# new puter...which popup stopper to use?



## joanied (Jul 11, 2002)

Hi all,

I am getting a new puter for Christmas (Santa must luv me!!)
It's a Dell Desktop Dimension 2400. It comes with McAfee.
What I'd like to know is...what pop up stopper would run best on this system, that won't conflict with McAfee and my other nasties programs.
In my present puter I have the following installed and plan on keeping them with the new puter:
I have McAfee AV now with it's spam killer & firewall.
Script Sentry
AdAware 6
Spybot S&D
Tauscan

I would very much appreciate any advice or suggestions!!
Thank you very much


----------



## BillC (May 29, 2003)

Have a look at this page with several free and paid products. Look here Then you can test them out.


----------



## Schnitzu (Jun 5, 2003)

I use MyIE2 for my browser. It has a pop-up blocker built in (as well as a number of other features). MyIE2 is a shell for IE, so you still have all the IE functions (favorites, any tool bars you have installed, etc.) but you get much more functionality. It is free too.

http://www.myie2.com/

I have also seen people say that the Google tool bar has a good pop-up stopper in it. I don't use it though, so I can't vouch for it.


----------



## McTimson (Aug 16, 2002)

I would get the Google toolbar if you want to use IE, no need for another program, it's just an add-on to Internet Explorer. Personally, I use Avant Browser, which is a browser based off of IE, but it has tabbed windows, a built-in popup blocker, and other features as well.


----------



## It Wasn't me (Nov 11, 2003)

Hi Joanied
You may not be able to use Spybot or Ad-Aware any longer if you get a new Dell you may want to read this....http://forums.techguy.org/t184904/s.html


----------



## guilo (Dec 9, 2003)

Google toolbar works great.


----------



## brite750 (Mar 16, 2002)

IWM, isn't that just precious. It sounds like Dell is being paid to put some spyware on their pcs by someone, and if you run Adaware or S&D you'll wipe it off, thus defeating the purpose and probably violating some contract, so they can't legeally advise you about it. I've got a Dell at work, and run anti-spyware all the time......oops.
Oh, by the way, I use free Popup stopper, seems to work alright.


----------



## GoJoAGoGo (Dec 26, 2002)

I use CleanMyPC Popup Blocker. After installing this program, it will appear in your toolbar. The program will remove the popup ad immediately and won't flash the ad for a split second like most popup blockers do.

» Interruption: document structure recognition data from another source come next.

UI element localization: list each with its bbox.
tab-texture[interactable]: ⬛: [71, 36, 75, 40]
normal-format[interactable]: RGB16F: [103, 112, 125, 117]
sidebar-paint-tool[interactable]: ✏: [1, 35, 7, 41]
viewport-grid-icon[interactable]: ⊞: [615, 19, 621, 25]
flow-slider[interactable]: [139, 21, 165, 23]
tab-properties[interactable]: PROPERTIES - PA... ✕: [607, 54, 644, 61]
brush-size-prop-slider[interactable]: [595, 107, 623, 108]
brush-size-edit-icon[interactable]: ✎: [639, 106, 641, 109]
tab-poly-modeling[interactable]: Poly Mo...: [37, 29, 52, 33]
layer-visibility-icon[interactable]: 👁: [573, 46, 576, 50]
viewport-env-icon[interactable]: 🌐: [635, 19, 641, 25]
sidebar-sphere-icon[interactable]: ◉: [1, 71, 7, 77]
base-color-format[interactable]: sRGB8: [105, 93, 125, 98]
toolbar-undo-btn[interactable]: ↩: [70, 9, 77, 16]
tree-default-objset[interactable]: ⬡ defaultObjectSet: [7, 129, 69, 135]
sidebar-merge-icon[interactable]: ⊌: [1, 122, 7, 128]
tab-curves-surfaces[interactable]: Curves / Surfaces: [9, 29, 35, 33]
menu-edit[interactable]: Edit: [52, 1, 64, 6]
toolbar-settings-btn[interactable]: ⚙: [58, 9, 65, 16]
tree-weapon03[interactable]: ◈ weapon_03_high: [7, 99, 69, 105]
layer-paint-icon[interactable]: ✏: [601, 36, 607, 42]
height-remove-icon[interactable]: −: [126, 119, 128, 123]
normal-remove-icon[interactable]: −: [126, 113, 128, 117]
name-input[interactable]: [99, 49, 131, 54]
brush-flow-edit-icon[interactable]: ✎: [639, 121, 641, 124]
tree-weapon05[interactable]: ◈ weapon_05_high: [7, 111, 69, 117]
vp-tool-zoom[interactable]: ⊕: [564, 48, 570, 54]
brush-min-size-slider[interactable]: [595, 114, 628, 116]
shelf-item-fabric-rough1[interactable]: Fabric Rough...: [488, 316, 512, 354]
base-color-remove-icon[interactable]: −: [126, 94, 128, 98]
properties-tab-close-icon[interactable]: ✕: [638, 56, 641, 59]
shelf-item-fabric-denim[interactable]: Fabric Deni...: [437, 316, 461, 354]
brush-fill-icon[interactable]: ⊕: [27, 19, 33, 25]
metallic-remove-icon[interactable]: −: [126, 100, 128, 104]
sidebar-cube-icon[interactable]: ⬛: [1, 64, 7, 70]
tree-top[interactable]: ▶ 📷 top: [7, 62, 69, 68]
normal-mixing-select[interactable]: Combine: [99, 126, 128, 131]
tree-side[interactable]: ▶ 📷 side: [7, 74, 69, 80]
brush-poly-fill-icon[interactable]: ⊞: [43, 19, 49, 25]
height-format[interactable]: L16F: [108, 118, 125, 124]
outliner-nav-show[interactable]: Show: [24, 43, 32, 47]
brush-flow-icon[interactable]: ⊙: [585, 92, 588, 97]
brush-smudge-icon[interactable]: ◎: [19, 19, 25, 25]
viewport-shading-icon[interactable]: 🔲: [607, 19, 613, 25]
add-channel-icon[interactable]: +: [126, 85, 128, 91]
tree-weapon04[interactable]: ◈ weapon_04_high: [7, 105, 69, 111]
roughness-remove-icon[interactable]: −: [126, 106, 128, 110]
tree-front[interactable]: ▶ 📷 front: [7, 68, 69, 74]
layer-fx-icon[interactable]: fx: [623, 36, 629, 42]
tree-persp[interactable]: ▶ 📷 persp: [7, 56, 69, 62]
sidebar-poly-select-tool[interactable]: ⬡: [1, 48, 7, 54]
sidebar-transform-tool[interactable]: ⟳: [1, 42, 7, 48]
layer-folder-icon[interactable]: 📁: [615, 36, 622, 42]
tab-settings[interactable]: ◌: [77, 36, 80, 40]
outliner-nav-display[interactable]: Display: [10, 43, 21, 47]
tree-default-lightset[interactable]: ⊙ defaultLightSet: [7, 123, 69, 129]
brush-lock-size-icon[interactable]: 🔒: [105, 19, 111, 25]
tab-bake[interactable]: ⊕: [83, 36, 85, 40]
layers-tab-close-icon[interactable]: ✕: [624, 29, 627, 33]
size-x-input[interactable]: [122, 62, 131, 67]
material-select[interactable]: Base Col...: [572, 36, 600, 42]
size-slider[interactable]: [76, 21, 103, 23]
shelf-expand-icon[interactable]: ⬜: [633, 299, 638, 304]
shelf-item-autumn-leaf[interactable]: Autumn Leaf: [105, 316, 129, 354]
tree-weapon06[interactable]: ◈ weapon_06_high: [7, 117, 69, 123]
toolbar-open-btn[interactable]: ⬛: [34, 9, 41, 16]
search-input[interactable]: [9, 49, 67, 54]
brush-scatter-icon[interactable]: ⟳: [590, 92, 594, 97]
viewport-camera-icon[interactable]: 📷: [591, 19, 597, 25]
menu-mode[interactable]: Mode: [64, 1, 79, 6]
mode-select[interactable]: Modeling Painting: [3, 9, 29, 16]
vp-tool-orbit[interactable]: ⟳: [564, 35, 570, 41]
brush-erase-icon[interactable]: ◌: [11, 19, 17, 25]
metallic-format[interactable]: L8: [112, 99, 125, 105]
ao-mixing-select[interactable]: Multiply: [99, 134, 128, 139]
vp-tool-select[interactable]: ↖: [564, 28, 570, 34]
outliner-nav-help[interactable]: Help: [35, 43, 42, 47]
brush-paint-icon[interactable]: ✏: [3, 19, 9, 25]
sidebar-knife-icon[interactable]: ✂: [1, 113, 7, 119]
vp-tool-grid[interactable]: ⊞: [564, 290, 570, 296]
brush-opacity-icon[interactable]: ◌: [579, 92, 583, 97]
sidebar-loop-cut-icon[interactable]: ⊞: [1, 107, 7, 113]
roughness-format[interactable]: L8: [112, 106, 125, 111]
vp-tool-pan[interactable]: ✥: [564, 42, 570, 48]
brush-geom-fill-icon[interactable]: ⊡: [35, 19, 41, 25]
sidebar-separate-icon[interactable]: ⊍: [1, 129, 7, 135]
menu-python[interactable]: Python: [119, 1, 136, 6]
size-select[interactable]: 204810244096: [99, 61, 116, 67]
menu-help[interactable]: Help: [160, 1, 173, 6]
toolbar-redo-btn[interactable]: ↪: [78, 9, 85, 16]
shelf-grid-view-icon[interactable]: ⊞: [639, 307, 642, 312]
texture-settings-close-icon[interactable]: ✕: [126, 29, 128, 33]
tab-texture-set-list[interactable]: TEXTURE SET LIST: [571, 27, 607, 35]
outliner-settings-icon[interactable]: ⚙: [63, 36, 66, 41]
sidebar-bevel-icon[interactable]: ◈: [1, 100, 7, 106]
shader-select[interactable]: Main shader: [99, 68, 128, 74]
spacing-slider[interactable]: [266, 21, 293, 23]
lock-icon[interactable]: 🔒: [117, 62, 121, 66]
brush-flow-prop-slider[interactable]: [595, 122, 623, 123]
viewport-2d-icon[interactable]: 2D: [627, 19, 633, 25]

http://www.registry-cleaner.net/pop-up-blocker.htm


----------



## starman2002 (Jul 11, 2003)

The Google Toolbar works great for me.


----------



## Saint Anger (Jul 18, 2003)

If you prefer to stick with Internet Explorer, 
I'd get the Google Toolbar.

-or-

Use Firebird, with a built-in pop-up blocker 
(and a built-in Google search box if you want it). Works great.

http://www.mozilla.org/products/firebird/


----------



## K7M (Feb 27, 2000)

I use Netscape 7.1 with their pop-up stopper. Works fine and it's free.


----------



## Guest (Dec 31, 2003)

google toolbar rocks!!


----------



## stocker340 (Oct 8, 2002)

Best pop up blocker there is and free!
No tool bar either

http://www.kolumbus.fi/eero.muhonen/FS/Download.htm


----------



## GoJoAGoGo (Dec 26, 2002)

I tried the EMS Free Surfer mk II Popup Blocker and I thought it did a good job by doing a clean block without flashing the ad for a split second like some Popup Blockers do. My only negative was it used alot of System Resources for a small program.

So I'll stick with the CleanMyPC Popup Blocker as I described in Post # 8. It's a small program and uses very little System Resources.


----------